# TASK DETAILS
Repeat exactly the lines below that lie between the line with "rozlehlé pastviny." and the line with "s pevnou komorou na kulaté balíky.", counting both of those lines as part of the answer.

★ ★ ★

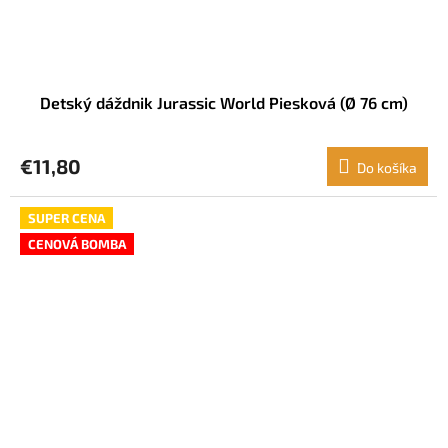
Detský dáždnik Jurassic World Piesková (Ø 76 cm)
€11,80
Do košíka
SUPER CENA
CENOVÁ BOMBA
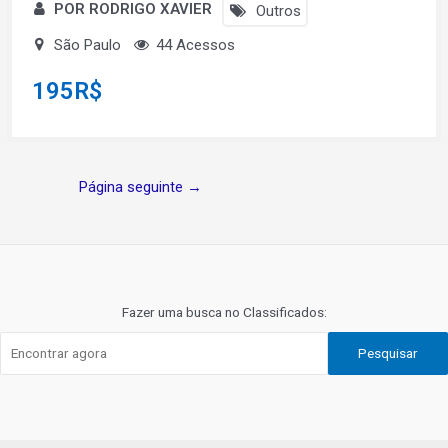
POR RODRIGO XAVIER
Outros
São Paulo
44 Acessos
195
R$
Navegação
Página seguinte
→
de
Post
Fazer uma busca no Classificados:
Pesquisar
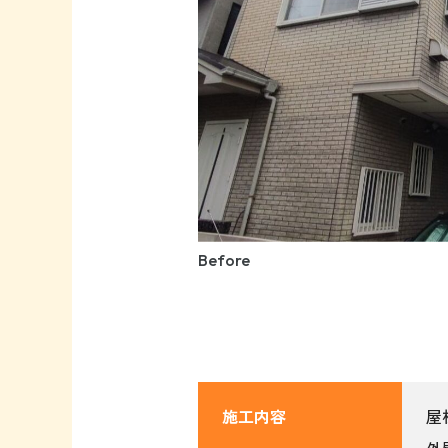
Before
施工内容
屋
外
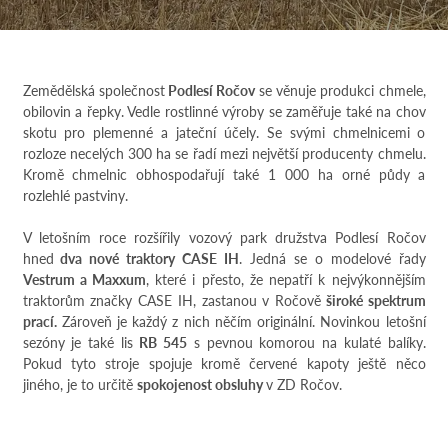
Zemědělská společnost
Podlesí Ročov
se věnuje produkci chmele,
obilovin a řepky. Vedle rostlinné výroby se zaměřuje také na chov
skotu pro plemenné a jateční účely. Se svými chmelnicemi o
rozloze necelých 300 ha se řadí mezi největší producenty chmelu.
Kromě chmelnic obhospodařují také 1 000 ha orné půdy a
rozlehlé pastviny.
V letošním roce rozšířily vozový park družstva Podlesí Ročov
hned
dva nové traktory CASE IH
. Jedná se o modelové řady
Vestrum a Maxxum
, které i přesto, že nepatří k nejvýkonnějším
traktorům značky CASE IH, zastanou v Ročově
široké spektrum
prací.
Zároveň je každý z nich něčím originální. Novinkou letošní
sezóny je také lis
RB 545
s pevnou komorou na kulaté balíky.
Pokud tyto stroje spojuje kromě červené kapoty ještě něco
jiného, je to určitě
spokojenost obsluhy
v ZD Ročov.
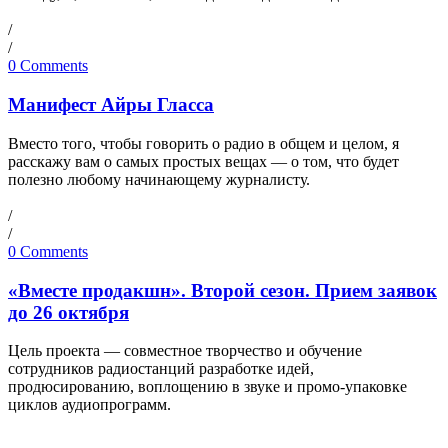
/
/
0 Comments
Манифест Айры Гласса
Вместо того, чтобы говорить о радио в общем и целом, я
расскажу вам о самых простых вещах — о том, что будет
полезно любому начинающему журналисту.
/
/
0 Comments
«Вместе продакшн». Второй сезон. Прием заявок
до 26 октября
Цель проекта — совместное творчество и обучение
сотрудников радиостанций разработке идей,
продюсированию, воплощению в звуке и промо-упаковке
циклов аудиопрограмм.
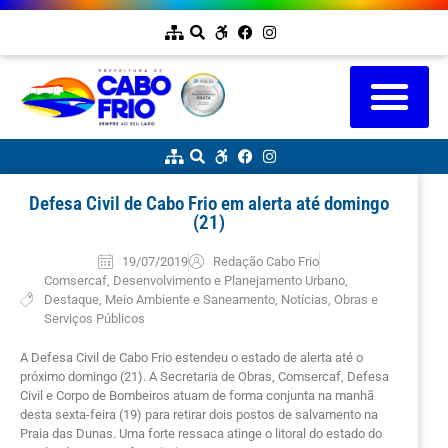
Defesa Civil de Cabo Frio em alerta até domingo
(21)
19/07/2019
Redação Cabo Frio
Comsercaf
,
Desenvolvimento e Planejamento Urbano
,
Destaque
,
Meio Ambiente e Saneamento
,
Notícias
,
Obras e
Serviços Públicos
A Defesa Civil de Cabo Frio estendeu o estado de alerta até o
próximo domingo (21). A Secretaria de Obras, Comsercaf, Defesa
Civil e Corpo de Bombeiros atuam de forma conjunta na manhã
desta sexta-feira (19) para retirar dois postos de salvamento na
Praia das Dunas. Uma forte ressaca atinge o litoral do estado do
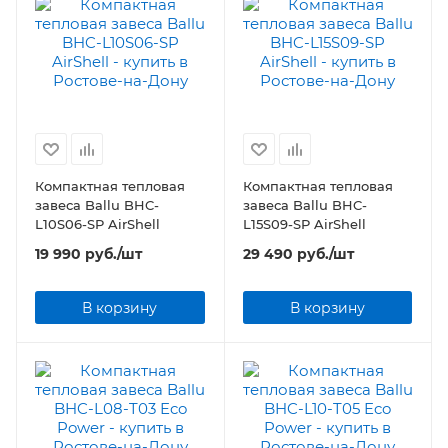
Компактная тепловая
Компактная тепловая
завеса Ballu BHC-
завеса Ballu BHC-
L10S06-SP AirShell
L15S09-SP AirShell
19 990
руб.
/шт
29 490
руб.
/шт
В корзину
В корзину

★ ★ ★

# RESULT
rozlehlé pastviny.
V letošním roce rozšířily vozový park družstva Podlesí Ročov
hned
dva nové traktory CASE IH
. Jedná se o modelové řady
Vestrum a Maxxum
, které i přesto, že nepatří k nejvýkonnějším
traktorům značky CASE IH, zastanou v Ročově
široké spektrum
prací.
Zároveň je každý z nich něčím originální. Novinkou letošní
sezóny je také lis
RB 545
s pevnou komorou na kulaté balíky.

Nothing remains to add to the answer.